KUALA LUMPUR, Oct. 11 (Xinhua) -- The U.S. Federal Reserve's aggressive monetary tightening inevitably has reinforced the U.S. dollar's supremacy and harmed emerging economies, a Malaysian economist told Xinhua in a recent interview.
Emerging economies have to cope with the negative, often disruptive spillover effects from higher U.S. interest rates and a strong U.S. dollar, said Lee Heng Guie, executive director of the Socio-Economic Research Center of the Associated Chinese Chambers of Commerce and Industry of Malaysia.
Lee said that the effects include capital reversals due to interest rate differentials, increased debt burdens, increased cost of imports, a depreciated domestic currency and tightening financial conditions.
"The incredible Volcker disinflation that occurred in the early 1980s, which saw a steep rise in U.S. interest rates, was associated with a sharp rise in the incidence of financial crises in emerging market economies," he said.
In the mid-1990s, then U.S. Fed chairman Alan Greenspan also raised interest rates to manage inflation and avoid recession, with the consequences ripping through vulnerable emerging markets, he added.
Lee said that U.S. interest rate hikes bring about collateral damage to emerging economies with low foreign reserves and high exposure to external debt, especially short-term debt.
"The Malaysian economy is not immune from the negative spillover effects from higher U.S. interest rate and a strong U.S. dollar," he noted.
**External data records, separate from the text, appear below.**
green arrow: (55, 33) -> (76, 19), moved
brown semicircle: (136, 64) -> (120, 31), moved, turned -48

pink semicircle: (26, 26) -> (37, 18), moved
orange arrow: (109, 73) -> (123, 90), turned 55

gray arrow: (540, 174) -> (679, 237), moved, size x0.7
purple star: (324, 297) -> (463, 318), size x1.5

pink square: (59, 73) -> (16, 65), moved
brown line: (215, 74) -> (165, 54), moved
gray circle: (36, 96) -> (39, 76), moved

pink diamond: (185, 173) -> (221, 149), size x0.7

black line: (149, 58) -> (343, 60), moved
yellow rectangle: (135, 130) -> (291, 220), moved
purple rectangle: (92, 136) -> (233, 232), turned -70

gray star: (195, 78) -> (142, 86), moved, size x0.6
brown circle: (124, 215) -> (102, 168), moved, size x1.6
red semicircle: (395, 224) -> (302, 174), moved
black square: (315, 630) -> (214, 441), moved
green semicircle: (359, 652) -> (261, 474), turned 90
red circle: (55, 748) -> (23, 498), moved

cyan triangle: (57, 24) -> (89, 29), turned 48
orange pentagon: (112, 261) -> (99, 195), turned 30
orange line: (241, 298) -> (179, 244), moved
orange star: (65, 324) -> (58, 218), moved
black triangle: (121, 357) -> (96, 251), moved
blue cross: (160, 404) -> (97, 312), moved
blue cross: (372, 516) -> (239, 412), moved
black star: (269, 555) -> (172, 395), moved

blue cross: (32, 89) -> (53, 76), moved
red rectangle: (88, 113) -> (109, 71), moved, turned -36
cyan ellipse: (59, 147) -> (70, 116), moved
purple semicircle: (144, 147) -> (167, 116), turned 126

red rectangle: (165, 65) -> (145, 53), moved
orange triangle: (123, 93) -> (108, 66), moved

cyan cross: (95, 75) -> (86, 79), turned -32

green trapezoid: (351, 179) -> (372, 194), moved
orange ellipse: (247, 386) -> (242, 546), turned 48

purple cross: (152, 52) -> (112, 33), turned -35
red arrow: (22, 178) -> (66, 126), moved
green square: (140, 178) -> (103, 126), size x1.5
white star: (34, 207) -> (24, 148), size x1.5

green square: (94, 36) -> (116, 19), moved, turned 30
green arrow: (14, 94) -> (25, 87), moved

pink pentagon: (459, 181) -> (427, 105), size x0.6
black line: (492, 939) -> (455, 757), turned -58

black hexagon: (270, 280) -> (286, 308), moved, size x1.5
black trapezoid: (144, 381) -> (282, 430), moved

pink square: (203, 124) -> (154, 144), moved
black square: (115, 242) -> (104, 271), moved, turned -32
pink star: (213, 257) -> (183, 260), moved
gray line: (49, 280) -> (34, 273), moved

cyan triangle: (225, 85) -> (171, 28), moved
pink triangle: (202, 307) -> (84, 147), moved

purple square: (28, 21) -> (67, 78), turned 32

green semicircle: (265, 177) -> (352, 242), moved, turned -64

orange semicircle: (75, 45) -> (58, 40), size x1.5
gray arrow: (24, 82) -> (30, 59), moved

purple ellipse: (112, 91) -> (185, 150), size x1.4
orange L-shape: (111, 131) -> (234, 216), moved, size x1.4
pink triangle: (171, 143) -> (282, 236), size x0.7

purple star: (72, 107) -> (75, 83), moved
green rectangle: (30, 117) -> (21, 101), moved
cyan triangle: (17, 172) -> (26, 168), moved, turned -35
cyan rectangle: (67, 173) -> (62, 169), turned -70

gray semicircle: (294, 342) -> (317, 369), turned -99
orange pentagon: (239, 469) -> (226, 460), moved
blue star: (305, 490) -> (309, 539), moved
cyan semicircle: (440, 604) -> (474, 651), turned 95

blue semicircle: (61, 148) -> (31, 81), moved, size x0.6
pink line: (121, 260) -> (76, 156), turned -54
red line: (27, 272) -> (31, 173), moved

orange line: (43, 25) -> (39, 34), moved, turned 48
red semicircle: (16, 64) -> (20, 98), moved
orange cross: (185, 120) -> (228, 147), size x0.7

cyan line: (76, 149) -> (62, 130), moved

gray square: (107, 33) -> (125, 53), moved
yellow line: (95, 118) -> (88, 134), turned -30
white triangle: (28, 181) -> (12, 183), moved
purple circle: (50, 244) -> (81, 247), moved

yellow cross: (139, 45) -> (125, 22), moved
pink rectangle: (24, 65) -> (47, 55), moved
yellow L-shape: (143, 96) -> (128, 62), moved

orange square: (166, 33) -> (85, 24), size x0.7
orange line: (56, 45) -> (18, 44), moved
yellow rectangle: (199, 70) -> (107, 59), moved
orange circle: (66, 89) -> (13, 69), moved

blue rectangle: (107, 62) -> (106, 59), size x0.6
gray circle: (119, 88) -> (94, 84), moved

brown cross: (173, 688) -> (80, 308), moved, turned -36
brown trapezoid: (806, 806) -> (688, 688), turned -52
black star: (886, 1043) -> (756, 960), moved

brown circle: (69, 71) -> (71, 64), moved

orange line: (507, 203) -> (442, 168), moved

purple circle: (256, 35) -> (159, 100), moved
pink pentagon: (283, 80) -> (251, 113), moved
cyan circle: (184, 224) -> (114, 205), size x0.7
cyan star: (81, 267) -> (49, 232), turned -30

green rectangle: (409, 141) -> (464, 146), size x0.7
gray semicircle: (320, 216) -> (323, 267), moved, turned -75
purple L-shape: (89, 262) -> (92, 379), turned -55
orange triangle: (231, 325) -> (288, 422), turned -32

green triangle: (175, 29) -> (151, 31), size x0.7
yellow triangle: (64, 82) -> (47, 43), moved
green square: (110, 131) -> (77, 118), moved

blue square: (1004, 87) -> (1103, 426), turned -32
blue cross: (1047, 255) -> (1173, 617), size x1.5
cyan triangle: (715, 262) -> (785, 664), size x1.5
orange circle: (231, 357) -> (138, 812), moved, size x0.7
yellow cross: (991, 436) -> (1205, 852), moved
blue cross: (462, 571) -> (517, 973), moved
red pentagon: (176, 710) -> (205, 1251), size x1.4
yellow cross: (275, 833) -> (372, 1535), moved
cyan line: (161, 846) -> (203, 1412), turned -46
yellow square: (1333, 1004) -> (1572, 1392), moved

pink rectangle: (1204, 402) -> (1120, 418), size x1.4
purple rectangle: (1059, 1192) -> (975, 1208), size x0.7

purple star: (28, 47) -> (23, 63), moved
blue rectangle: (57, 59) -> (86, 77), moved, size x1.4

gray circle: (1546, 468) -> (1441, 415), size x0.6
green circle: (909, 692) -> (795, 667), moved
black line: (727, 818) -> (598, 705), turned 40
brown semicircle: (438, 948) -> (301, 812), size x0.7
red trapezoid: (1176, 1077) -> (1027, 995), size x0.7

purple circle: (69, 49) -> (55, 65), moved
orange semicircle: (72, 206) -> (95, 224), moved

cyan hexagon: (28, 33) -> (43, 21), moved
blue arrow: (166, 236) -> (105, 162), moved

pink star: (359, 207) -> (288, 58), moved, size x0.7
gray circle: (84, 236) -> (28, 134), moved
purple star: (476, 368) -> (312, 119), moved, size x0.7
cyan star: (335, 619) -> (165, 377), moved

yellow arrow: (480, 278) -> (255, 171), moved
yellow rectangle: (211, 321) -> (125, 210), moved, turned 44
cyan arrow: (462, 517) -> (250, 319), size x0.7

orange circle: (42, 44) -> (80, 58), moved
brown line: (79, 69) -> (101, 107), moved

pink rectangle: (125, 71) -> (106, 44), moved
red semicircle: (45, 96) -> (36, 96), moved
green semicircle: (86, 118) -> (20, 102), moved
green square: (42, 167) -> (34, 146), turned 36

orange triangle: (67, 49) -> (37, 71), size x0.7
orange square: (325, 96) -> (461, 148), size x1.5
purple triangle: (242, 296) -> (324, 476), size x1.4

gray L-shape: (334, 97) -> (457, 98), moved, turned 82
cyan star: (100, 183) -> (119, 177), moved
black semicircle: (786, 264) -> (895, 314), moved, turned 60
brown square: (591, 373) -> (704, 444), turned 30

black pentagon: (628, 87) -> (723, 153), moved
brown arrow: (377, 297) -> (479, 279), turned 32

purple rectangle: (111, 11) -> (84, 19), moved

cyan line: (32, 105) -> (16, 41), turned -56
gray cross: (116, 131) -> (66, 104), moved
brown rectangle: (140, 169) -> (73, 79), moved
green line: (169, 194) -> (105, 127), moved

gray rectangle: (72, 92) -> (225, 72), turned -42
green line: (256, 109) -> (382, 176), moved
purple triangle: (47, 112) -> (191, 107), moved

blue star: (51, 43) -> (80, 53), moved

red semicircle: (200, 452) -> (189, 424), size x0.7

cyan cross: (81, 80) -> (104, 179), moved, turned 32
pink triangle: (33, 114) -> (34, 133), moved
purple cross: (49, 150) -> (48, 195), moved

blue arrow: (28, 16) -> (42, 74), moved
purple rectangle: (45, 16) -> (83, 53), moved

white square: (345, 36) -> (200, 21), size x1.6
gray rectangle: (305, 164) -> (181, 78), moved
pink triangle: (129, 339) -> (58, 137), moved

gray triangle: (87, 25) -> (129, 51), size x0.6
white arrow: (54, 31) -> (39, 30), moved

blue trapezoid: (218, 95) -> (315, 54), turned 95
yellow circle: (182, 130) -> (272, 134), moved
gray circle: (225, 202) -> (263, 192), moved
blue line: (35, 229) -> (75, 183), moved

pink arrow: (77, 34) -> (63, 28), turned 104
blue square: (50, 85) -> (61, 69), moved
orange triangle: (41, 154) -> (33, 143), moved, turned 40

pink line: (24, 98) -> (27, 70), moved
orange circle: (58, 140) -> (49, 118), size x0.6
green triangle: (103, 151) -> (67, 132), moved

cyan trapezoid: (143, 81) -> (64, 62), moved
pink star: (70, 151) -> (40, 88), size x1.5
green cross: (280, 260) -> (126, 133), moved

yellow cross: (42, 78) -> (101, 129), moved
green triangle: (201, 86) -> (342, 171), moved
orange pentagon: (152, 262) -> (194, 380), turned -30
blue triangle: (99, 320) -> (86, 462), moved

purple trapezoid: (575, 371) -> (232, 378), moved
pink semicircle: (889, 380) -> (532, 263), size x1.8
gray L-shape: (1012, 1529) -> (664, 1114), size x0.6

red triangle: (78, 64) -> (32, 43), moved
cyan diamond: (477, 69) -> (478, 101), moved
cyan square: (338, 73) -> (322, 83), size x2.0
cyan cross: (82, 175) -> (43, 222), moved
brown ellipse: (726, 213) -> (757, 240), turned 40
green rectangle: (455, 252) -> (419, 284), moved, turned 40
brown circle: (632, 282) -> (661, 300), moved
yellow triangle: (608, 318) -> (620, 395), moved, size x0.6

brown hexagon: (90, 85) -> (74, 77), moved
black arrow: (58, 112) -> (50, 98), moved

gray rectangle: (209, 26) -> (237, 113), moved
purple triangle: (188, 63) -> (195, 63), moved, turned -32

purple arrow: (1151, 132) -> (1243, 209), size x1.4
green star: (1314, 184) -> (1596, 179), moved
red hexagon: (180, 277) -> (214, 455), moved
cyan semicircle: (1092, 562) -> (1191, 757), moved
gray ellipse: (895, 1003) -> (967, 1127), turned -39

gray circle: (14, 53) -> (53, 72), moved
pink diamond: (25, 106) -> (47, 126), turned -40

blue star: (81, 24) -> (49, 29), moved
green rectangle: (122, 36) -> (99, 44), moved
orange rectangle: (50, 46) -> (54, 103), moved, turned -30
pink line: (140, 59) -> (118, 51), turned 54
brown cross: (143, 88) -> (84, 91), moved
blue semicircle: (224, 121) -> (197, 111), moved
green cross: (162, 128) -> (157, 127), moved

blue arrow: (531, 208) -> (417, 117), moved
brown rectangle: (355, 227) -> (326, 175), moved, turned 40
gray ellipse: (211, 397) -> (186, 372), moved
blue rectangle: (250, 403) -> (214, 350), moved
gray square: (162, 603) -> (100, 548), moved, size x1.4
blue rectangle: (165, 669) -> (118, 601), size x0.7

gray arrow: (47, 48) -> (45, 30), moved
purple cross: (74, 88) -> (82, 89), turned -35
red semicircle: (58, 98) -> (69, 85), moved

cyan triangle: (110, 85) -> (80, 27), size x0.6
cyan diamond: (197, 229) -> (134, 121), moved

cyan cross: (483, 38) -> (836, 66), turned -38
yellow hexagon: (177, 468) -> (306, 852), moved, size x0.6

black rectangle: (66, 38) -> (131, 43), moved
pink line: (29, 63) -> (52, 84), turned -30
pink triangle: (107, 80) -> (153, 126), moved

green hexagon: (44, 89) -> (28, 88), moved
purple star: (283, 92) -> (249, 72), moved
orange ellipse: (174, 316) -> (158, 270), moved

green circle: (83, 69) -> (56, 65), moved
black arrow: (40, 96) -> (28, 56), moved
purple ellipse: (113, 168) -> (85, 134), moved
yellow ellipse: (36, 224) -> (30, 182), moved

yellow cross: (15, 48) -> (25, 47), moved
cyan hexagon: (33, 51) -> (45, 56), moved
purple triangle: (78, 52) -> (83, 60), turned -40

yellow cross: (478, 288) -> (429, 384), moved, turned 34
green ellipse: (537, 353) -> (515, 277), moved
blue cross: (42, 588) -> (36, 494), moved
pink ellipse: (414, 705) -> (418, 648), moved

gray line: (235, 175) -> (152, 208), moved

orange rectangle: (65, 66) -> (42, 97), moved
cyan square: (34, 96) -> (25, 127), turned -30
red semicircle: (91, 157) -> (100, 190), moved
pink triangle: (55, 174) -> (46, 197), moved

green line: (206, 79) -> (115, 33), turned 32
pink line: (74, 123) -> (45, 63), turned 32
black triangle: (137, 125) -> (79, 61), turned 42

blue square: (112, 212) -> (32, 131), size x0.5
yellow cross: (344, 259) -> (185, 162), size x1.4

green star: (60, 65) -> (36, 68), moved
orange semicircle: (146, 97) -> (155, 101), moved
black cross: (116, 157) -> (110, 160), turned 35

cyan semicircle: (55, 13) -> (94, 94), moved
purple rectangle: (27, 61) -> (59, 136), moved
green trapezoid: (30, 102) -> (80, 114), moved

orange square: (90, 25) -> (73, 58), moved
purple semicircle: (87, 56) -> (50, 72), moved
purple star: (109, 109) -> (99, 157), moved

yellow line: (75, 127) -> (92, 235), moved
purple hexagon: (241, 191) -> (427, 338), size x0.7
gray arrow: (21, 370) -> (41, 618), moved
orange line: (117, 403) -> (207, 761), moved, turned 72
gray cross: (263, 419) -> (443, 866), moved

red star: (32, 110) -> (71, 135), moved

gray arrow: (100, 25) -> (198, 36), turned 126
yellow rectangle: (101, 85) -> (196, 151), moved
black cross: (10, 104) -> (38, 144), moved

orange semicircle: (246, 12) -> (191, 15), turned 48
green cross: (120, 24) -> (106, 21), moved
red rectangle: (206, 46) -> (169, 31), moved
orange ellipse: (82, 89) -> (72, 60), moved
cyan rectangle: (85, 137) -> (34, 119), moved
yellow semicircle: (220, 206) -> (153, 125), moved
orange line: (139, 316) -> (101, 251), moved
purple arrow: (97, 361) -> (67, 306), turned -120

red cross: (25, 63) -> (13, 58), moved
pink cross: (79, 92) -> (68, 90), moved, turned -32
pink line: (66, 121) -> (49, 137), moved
"The weak ringgit increases the imported cost of intermediate and capital goods used for production and investment," and domestic businesses have to pay more for imported inputs, and hence lower profit margins, he said, expressing worries that Malaysia's exports may drop if global economic growth slows down in 2023.
"Malaysia's central bank Bank Negara Malaysia has deployed its international reserves to mitigate the significant withdrawal of foreign currency liquidity and prevent excessive ringgit exchange rate fluctuations that would have harmed the Malaysian economy and businesses," he said.
"The flexible exchange rate regime allows the ringgit to adjust against the two-way capital flows," Lee said.